Tim Hamilton is the CEO of Astonish Design, an open-source software development firm. Fun fact: Growing up in South Africa, Tim wrote his first computer program when he was 7, which ran on a black-and-white television connected to a tape deck. Contact Tim at [email protected].

It was 8:55 a.m. on a Monday, and I was sweating bullets. In five minutes, I would convene our daily staff meeting … but this one would be different. This one would be terrifying. I planned on sharing some key financial information with my employees that, until then, was only privy to me. I hadn’t slept all night. My palms were sweaty. I was a wreck. In the pit of my stomach, something told me that once I let this genie out of the bottle, nothing would ever be the same.

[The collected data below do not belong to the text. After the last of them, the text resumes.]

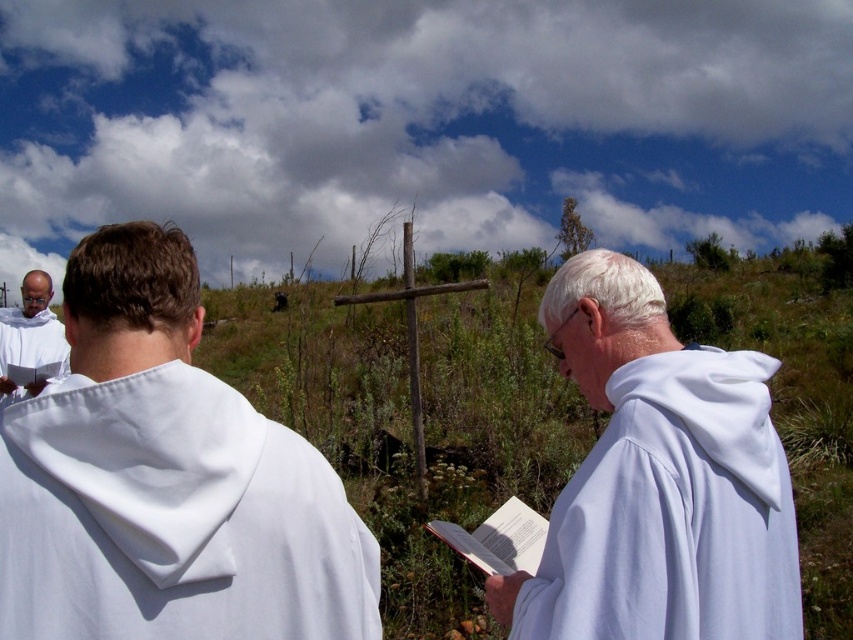 You are a photographer trying to capture the scene. You notice two items at the left side of the image. Which one is positioned lower between the white cloth at left and the white clothed figure at left?

The white cloth at left is located below the white clothed figure at left, so the white cloth at left is positioned lower.

You are a photographer standing in the scene and want to take a closeup photo of the white cloth book at center without moving any objects. Can you reach the book from your current position?

The white cloth book at center is 1.46 meters away from the viewer, so yes, you can reach it from your current position if your arm or camera can extend that far. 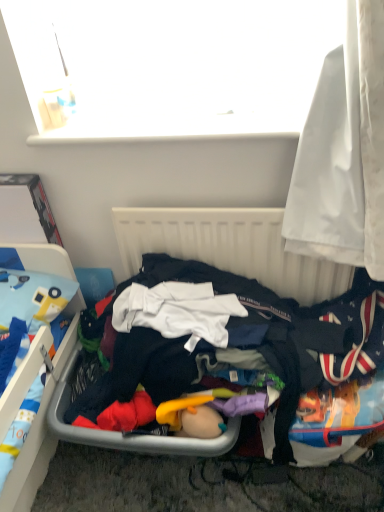 Question: Does white fabric curtain at right turn towards white plastic radiator at center?

Choices:
 (A) no
 (B) yes

Answer: (A)

Question: From a real-world perspective, does white fabric curtain at right stand above white plastic radiator at center?

Choices:
 (A) yes
 (B) no

Answer: (A)

Question: Can you confirm if white fabric curtain at right is thinner than white plastic radiator at center?

Choices:
 (A) yes
 (B) no

Answer: (B)

Question: Is white fabric curtain at right positioned far away from white plastic radiator at center?

Choices:
 (A) no
 (B) yes

Answer: (A)

Question: Does white fabric curtain at right have a lesser height compared to white plastic radiator at center?

Choices:
 (A) no
 (B) yes

Answer: (A)

Question: Is white fabric curtain at right taller than white plastic radiator at center?

Choices:
 (A) yes
 (B) no

Answer: (A)

Question: From a real-world perspective, is white plastic radiator at center physically below white fabric curtain at right?

Choices:
 (A) no
 (B) yes

Answer: (B)

Question: Can you confirm if white plastic radiator at center is taller than white fabric curtain at right?

Choices:
 (A) no
 (B) yes

Answer: (A)

Question: Is white plastic radiator at center not close to white fabric curtain at right?

Choices:
 (A) yes
 (B) no

Answer: (B)

Question: Does white plastic radiator at center touch white fabric curtain at right?

Choices:
 (A) no
 (B) yes

Answer: (A)

Question: Can you confirm if white plastic radiator at center is thinner than white fabric curtain at right?

Choices:
 (A) no
 (B) yes

Answer: (B)

Question: Does white plastic radiator at center contain white fabric curtain at right?

Choices:
 (A) yes
 (B) no

Answer: (B)

Question: Does white fabric curtain at right have a larger size compared to dark blue fabric at center?

Choices:
 (A) yes
 (B) no

Answer: (B)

Let me back up a little. My small business, Astonish Design, is almost 14 years old. We develop web and mobile applications, and awhile back I noticed that our growth had started to level off. The tactics that had recharged us before—intensified business networking, new services, cost observation—now failed to move the needle. Although I had isolated the obstacle I thought was impeding us, I found that removing it would force me from my comfort zone. Talk about dangerous territory!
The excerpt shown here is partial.